Was uns am Antisemitismus in der arabischen Welt beunruhigt, ist nicht, dass er existiert. Leider existiert er. Er existiert auch in den Vereinigten Staaten. Was uns beunruhigt, ist, dass es in Kairo, in Amman, in den von den Palästinensern kontrollierten Gebieten keinen Menschen gibt, der die Anständigkeit, den Mut besitzt, aufzustehen und „nein“ zu sagen. Ich hatte das Privileg, neben Präsident Mubarak zu sitzen, und ich habe ihn angefleht: Ich stelle die freie Presse nicht in Frage, keine freie Presse, ich sagte: „Präsident Mubarak, sagen Sie etwas.“ Warum ist das so? Können wir von den demokratischen Nationen der ganzen Welt verlangen, ihre Stimmen zu erheben? Wir baten Freunde in Deutschland, in Österreich, in Italien, in Schweden, in Norwegen, in Taiwan, wo immer die Möglichkeit bestand, baten wir die Staatsoberhäupter und anständigen Menschen, ihre Stimme zu erheben. Warum sollten wir nicht von den anständigen Menschen in der arabischen Welt dasselbe verlangen? Denn durch ihr Schweigen legitimieren sie die Worte, die zu Ziegelsteinen in Auschwitz wurden.

Die Macht des Lebens und des Todes
liegt in der Zunge

Also beschäftigen wir, das jüdische Volk, uns letztendlich mit Worten. Unsere Tradition lehrt uns, dass die Macht des Lebens und des Todes in der Zunge liegt. Die, die drei Mal am Tag beten, wie es vorgeschrieben ist, sagen drei Mal am Tag: „Oh Herr, bewahre meine Zunge davor, Böses auszusprechen.“ Weil wir aus unserer bitteren Erfahrung wissen, was böse, hässliche, schlechte und hasserfüllte Worte anrichten können. Aber wir wissen auch etwas anderes: Dass das Fehlen von Worten – die Stille, die Gleichgültigkeit, die Apathie, das Rationalisieren, die Zwänge – es ermöglicht, dass die hässlichen Worten wachsen und gedeihen und rechtfertigen, dass Menschen ums Leben kommen.

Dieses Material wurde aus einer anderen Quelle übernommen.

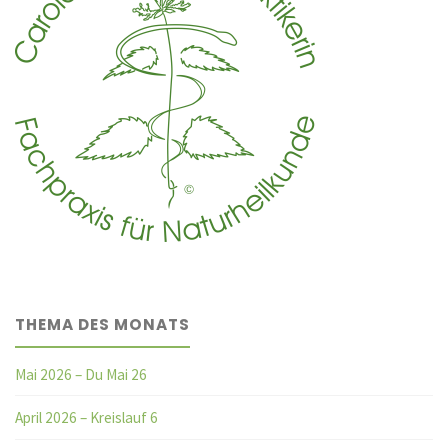
THEMA DES MONATS
Mai 2026 – Du Mai 26
April 2026 – Kreislauf 6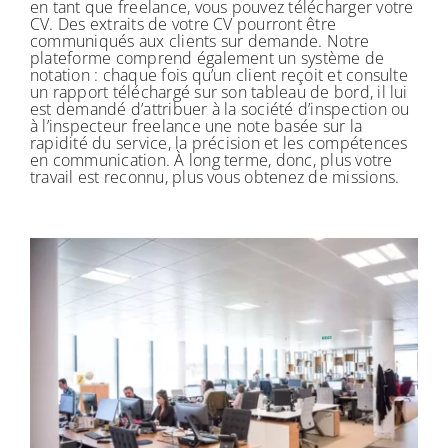
S’inscrire / Se connecter
en tant que freelance, vous pouvez télécharger votre
CV. Des extraits de votre CV pourront être
communiqués aux clients sur demande. Notre
plateforme comprend également un système de
notation : chaque fois qu’un client reçoit et consulte
un rapport téléchargé sur son tableau de bord, il lui
est demandé d’attribuer à la société d’inspection ou
à l’inspecteur freelance une note basée sur la
rapidité du service, la précision et les compétences
en communication. À long terme, donc, plus votre
travail est reconnu, plus vous obtenez de missions.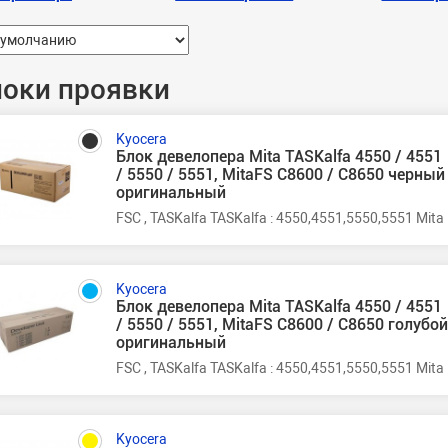
оки проявки
Kyocera
Блок девелопера Mita TASKalfa 4550 / 4551
/ 5550 / 5551, MitaFS C8600 / C8650 черный
оригинальный
FSC , TASKalfa TASKalfa : 4550,4551,5550,5551 Mi
Kyocera
Блок девелопера Mita TASKalfa 4550 / 4551
/ 5550 / 5551, MitaFS C8600 / C8650 голубо
оригинальный
FSC , TASKalfa TASKalfa : 4550,4551,5550,5551 Mi
Kyocera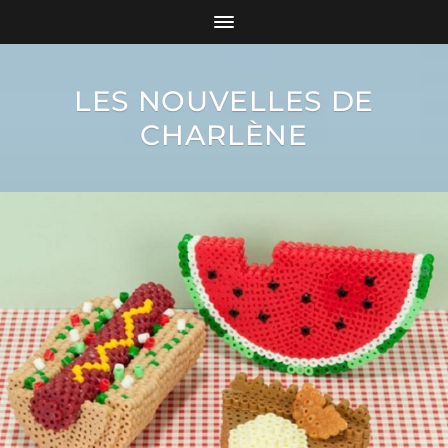
LES NOUVELLES DE
CHARLÈNE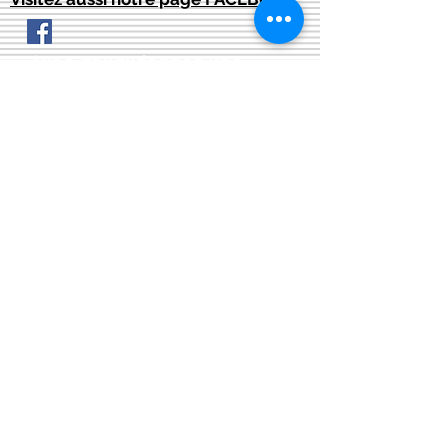
Avec nous, donnez une
Conditions générales
seconde vie à vos meubles
de vente:
:
et créez l'ambiance
qui
CONTACT:
vous va
courriel:
info@latelier13.be
téléphone:
00(32)474-649433
adresse:
5555 Bièvre, rue de Dinant 41
L'Atelier 13, phil&co srl
TVA: BE
0461 089 894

Ich danke Ihnen von ganzem Herzen, dass Sie es sich in Ihrem Kalender und in Ihrem Zeitplan vermerkt haben, heute morgen hier zu sein, da Sie allein durch Ihre Anwesenheit, allein durch Ihre Entscheidung hier herzukommen, um zuzuhören und um sich mit uns diesem Thema zu widmen, hinausposaunen, dass wir nie wieder den Luxus haben werden, still zu sein angesichts des Hasses, der Bigotterie, der Vorurteile, des Rassismus und des Antisemitismus. Vielen, vielen Dank.